In the last day or two there have been some Facebook posts around the issue of young people, tweens and teens, and discretion in what they post and what they're invited to read in the FB accounts of their adult friends.
A minister writes about talking with the parents of his youth group members of some of the behaviors he has read about on FB. There are reports of law enforcement using FB posts to track down wanted people. Someone mused about FB posts supporting or discrediting alibis in court.
All of this troubles me greatly, but perhaps not for the reasons you might suppose.
It's been almost fifty years since I was a tween, but I still remember with exquisite squeamishness how much I longed to experiment and how scared I was of getting caught saying or doing something stupid, hurtful to self or others, embarrassing or even a "little bit" illegal. Looking back on my tween and teen years, I am so very grateful for the tolerance and good judgment of the adults around me - parents and teachers - who kindly and wisely averted their judgment when I tried on some bad behavior.
I grew up in the inner city of Detroit, and that bad behavior included everything from using multiple variations of the "f-" word to calling a teacher a name out loud in class to threatening to beat up another girl to trying pot and alcohol to staying out late in unsavory neighborhoods. I was a good kid who was experimenting, and the adults in my life knew me for who I was and not for what my experimental behavior pointed to.

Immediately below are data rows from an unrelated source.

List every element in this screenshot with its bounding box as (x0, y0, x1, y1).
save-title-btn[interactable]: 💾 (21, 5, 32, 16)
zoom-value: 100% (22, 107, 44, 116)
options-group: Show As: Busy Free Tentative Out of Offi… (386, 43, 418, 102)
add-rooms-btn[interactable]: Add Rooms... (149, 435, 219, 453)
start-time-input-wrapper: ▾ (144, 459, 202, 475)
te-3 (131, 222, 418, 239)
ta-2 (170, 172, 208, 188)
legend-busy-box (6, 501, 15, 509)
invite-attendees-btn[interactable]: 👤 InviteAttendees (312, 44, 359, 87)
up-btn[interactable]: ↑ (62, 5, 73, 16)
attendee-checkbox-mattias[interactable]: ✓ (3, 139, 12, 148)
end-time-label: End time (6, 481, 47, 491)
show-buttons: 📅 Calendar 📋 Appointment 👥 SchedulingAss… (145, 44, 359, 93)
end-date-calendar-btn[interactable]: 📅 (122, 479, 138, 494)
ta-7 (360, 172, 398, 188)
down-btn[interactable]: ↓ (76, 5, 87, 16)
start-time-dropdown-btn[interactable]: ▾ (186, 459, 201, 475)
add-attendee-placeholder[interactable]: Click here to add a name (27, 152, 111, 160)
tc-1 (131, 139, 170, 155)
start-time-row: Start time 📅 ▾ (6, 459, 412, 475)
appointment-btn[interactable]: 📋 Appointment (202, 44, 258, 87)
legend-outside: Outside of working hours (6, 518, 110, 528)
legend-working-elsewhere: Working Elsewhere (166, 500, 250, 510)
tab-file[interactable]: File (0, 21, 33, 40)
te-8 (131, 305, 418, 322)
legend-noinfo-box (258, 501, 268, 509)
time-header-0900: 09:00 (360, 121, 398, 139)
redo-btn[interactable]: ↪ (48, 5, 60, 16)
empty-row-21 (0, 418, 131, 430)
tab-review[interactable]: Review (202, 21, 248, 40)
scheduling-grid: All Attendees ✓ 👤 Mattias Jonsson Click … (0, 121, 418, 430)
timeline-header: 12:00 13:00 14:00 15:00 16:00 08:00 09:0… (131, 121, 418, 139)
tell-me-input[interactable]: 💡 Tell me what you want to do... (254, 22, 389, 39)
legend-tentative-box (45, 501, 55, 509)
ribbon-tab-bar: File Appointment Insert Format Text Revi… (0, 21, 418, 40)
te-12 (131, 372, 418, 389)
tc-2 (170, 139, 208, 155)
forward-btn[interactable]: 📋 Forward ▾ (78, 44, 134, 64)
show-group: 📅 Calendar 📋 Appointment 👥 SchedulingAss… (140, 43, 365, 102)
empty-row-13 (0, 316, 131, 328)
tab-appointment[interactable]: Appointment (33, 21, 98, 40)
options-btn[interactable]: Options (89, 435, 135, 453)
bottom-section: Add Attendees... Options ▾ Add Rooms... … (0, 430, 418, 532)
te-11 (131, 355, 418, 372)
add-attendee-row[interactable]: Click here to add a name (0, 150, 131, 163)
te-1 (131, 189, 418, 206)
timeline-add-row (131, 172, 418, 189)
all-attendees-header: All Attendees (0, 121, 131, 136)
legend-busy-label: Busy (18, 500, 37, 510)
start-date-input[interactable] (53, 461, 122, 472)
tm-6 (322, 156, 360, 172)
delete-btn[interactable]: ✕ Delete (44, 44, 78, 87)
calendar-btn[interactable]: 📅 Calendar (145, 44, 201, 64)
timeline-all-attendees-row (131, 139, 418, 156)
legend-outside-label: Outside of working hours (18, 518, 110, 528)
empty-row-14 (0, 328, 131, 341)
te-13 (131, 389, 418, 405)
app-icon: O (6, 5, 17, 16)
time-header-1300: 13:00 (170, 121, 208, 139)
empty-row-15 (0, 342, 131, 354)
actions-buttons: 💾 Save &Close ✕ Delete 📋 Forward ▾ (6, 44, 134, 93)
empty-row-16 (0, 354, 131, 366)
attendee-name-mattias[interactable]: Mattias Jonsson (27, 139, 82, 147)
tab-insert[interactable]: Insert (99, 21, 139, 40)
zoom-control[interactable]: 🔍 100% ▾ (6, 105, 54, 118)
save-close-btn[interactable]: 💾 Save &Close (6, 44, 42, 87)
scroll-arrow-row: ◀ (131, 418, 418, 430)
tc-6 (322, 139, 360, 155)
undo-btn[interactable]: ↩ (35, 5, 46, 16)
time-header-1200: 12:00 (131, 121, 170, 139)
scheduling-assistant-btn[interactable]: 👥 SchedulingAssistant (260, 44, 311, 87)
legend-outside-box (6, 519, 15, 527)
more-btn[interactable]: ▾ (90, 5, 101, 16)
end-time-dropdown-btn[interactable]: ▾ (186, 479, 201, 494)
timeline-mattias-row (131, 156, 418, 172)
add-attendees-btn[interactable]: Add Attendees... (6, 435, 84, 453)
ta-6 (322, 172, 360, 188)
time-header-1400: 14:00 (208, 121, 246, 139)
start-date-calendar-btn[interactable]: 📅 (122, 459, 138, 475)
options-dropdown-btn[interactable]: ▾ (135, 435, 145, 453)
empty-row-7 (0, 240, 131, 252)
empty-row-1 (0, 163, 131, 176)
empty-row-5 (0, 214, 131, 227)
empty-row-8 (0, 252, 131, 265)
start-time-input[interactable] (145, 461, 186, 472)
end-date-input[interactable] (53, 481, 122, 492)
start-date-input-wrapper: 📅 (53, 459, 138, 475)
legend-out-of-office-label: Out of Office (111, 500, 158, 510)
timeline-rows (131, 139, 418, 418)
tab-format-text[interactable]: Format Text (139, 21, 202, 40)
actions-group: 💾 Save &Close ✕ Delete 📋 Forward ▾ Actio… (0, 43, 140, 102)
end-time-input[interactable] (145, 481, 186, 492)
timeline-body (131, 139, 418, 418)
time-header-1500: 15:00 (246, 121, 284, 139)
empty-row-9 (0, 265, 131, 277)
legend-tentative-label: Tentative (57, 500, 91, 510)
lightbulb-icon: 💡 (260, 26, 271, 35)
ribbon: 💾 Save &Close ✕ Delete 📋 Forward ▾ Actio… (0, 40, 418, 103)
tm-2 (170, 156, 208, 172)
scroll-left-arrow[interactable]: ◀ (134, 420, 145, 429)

I think we've reached a sort of absolutist mentality which is not helpful to how we develop as moral beings. An absolutist mentality makes judgments before it engages relationships. It cares more about "right and wrong" than about Johnny and Mary and what's going on with them. It sends a message of self-righteousness when young people can see perfectly well for themselves our foibles and flaws. I'm not talking about the absolute right and wrong of behaviors like murder and assault. Rather, I am talking about the space for tweens and teens to learn from bad behavior - to make mistakes, confront their mistakes in a loving environment and grow beyond those mistakes with forgiveness and guidance.

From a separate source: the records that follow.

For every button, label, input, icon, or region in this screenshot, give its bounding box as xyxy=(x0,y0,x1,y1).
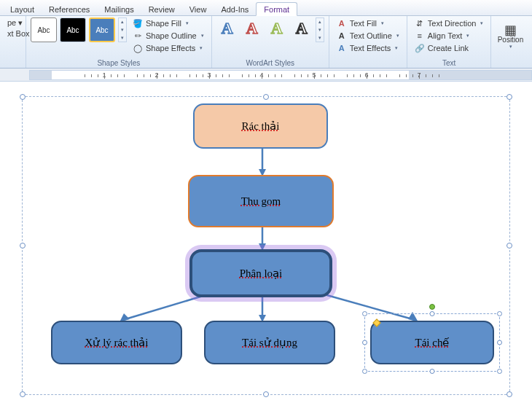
resize-handle-s[interactable] xyxy=(263,391,269,397)
group-partial-left: pe ▾ xt Box xyxy=(0,16,26,68)
tab-review[interactable]: Review xyxy=(141,3,182,15)
text-direction-icon: ⇵ xyxy=(415,18,425,28)
resize-handle-se[interactable] xyxy=(506,391,512,397)
chevron-down-icon: ▾ xyxy=(509,44,512,50)
ruler-area: 1234567 xyxy=(0,69,532,82)
shape-handle-ne[interactable] xyxy=(497,311,502,316)
position-button[interactable]: ▦Position▾ xyxy=(496,17,525,57)
shape-handle-sw[interactable] xyxy=(362,369,367,374)
position-label: Position xyxy=(498,36,524,44)
node-2-text: Thu gom xyxy=(241,195,281,208)
resize-handle-nw[interactable] xyxy=(20,94,26,100)
wordart-title: WordArt Styles xyxy=(216,58,324,68)
shape-styles-title: Shape Styles xyxy=(31,58,207,68)
chevron-down-icon: ▾ xyxy=(395,45,398,51)
group-arrange: ▦Position▾ ▤Wrap Text▾ xyxy=(491,16,532,68)
align-text-label: Align Text xyxy=(428,31,463,40)
text-effects-icon: A xyxy=(337,43,347,53)
flowchart-node-5[interactable]: Tái sử dụng xyxy=(204,321,335,364)
shape-handle-e[interactable] xyxy=(497,340,502,345)
flowchart-node-4[interactable]: Xử lý rác thải xyxy=(51,321,182,364)
text-fill-icon: A xyxy=(337,18,347,28)
text-fill-button[interactable]: AText Fill▾ xyxy=(334,17,402,29)
shape-styles-gallery-more[interactable]: ▴▾▾ xyxy=(118,17,127,42)
bucket-icon: 🪣 xyxy=(133,18,143,28)
shape-outline-button[interactable]: ✏Shape Outline▾ xyxy=(130,30,207,42)
shape-handle-s[interactable] xyxy=(430,369,435,374)
shape-handle-nw[interactable] xyxy=(362,311,367,316)
shape-style-preset-2[interactable]: Abc xyxy=(60,17,86,42)
resize-handle-e[interactable] xyxy=(506,243,512,249)
shape-style-preset-1[interactable]: Abc xyxy=(31,17,57,42)
shape-style-preset-3[interactable]: Abc xyxy=(89,17,115,42)
tab-view[interactable]: View xyxy=(182,3,214,15)
shape-type-button[interactable]: pe ▾ xyxy=(4,17,26,28)
shape-effects-button[interactable]: ◯Shape Effects▾ xyxy=(130,42,207,54)
pen-icon: ✏ xyxy=(133,31,143,41)
wordart-preset-2[interactable]: A xyxy=(241,17,263,39)
flowchart-node-1[interactable]: Rác thải xyxy=(193,103,328,149)
node-3-text: Phân loại xyxy=(240,267,283,280)
align-text-icon: ≡ xyxy=(415,31,425,41)
connector-arrow-4[interactable] xyxy=(259,297,266,322)
text-fill-label: Text Fill xyxy=(350,19,377,28)
tab-format[interactable]: Format xyxy=(256,2,297,16)
node-1-text: Rác thải xyxy=(242,120,280,133)
chevron-down-icon: ▾ xyxy=(396,33,399,39)
tab-addins[interactable]: Add-Ins xyxy=(214,3,256,15)
arrange-spacer xyxy=(496,66,532,68)
tab-layout[interactable]: Layout xyxy=(3,3,42,15)
wrap-text-button[interactable]: ▤Wrap Text▾ xyxy=(528,17,532,57)
text-effects-group-spacer xyxy=(334,66,402,68)
horizontal-ruler[interactable]: 1234567 xyxy=(29,70,532,80)
node-5-text: Tái sử dụng xyxy=(242,336,297,349)
shape-outline-label: Shape Outline xyxy=(146,31,197,40)
shape-handle-se[interactable] xyxy=(497,369,502,374)
resize-handle-n[interactable] xyxy=(263,94,269,100)
shape-selection-box xyxy=(364,313,500,372)
rotate-handle[interactable] xyxy=(429,304,435,310)
wordart-preset-1[interactable]: A xyxy=(216,17,238,39)
chevron-down-icon: ▾ xyxy=(186,20,189,26)
svg-line-4 xyxy=(125,294,208,319)
create-link-button[interactable]: 🔗Create Link xyxy=(412,42,487,54)
resize-handle-w[interactable] xyxy=(20,243,26,249)
tab-mailings[interactable]: Mailings xyxy=(97,3,141,15)
position-icon: ▦ xyxy=(505,26,515,36)
connector-arrow-1[interactable] xyxy=(259,149,266,176)
chevron-down-icon: ▾ xyxy=(201,33,204,39)
text-outline-button[interactable]: AText Outline▾ xyxy=(334,30,402,42)
align-text-button[interactable]: ≡Align Text▾ xyxy=(412,30,487,42)
text-direction-button[interactable]: ⇵Text Direction▾ xyxy=(412,17,487,29)
adjust-handle[interactable] xyxy=(372,318,380,326)
text-direction-label: Text Direction xyxy=(428,19,477,28)
chevron-down-icon: ▾ xyxy=(200,45,203,51)
group-text-effects: AText Fill▾ AText Outline▾ AText Effects… xyxy=(329,16,407,68)
document-canvas[interactable]: Rác thải Thu gom Phân loại Xử lý rác thả… xyxy=(0,82,532,403)
shape-handle-n[interactable] xyxy=(430,311,435,316)
tab-references[interactable]: References xyxy=(42,3,97,15)
flowchart-node-2[interactable]: Thu gom xyxy=(188,175,334,227)
connector-arrow-2[interactable] xyxy=(259,227,266,251)
shape-fill-button[interactable]: 🪣Shape Fill▾ xyxy=(130,17,207,29)
effects-icon: ◯ xyxy=(133,43,143,53)
resize-handle-sw[interactable] xyxy=(20,391,26,397)
wordart-preset-3[interactable]: A xyxy=(266,17,288,39)
shape-effects-label: Shape Effects xyxy=(146,44,195,52)
text-effects-button[interactable]: AText Effects▾ xyxy=(334,42,402,54)
resize-handle-ne[interactable] xyxy=(506,94,512,100)
chevron-down-icon: ▾ xyxy=(381,20,384,26)
group-shape-styles: Abc Abc Abc ▴▾▾ 🪣Shape Fill▾ ✏Shape Outl… xyxy=(26,16,212,68)
text-group-title: Text xyxy=(412,58,487,68)
ribbon-body: pe ▾ xt Box Abc Abc Abc ▴▾▾ 🪣Shape Fill▾… xyxy=(0,16,532,69)
link-icon: 🔗 xyxy=(415,43,425,53)
flowchart-node-3[interactable]: Phân loại xyxy=(189,249,332,297)
shape-handle-w[interactable] xyxy=(362,340,367,345)
chevron-down-icon: ▾ xyxy=(466,33,469,39)
group-wordart-styles: A A A A ▴▾▾ WordArt Styles xyxy=(212,16,329,68)
create-link-label: Create Link xyxy=(428,44,469,52)
wordart-preset-4[interactable]: A xyxy=(291,17,313,39)
ribbon-tabs: Layout References Mailings Review View A… xyxy=(0,0,532,16)
wordart-gallery-more[interactable]: ▴▾▾ xyxy=(316,17,324,42)
shape-fill-label: Shape Fill xyxy=(146,19,181,28)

I am a firm believer in the philosophy that we raise our kids to grow away from us, and part of the preparation for growing away from us is giving them the space to figure things out by trying things out with the safety net of us adults being in the surrounding background. I often think about animal parents and the grief that they must feel, if one can anthropomorphize animals in general, when they push the little bird out of the nest or send a feline cub to hunt by itself for the first time. Things don't always turn out well, but to do less than allow our young ones to experiment and make mistakes means that we cripple them rather than prepare them for what comes later in life on their own.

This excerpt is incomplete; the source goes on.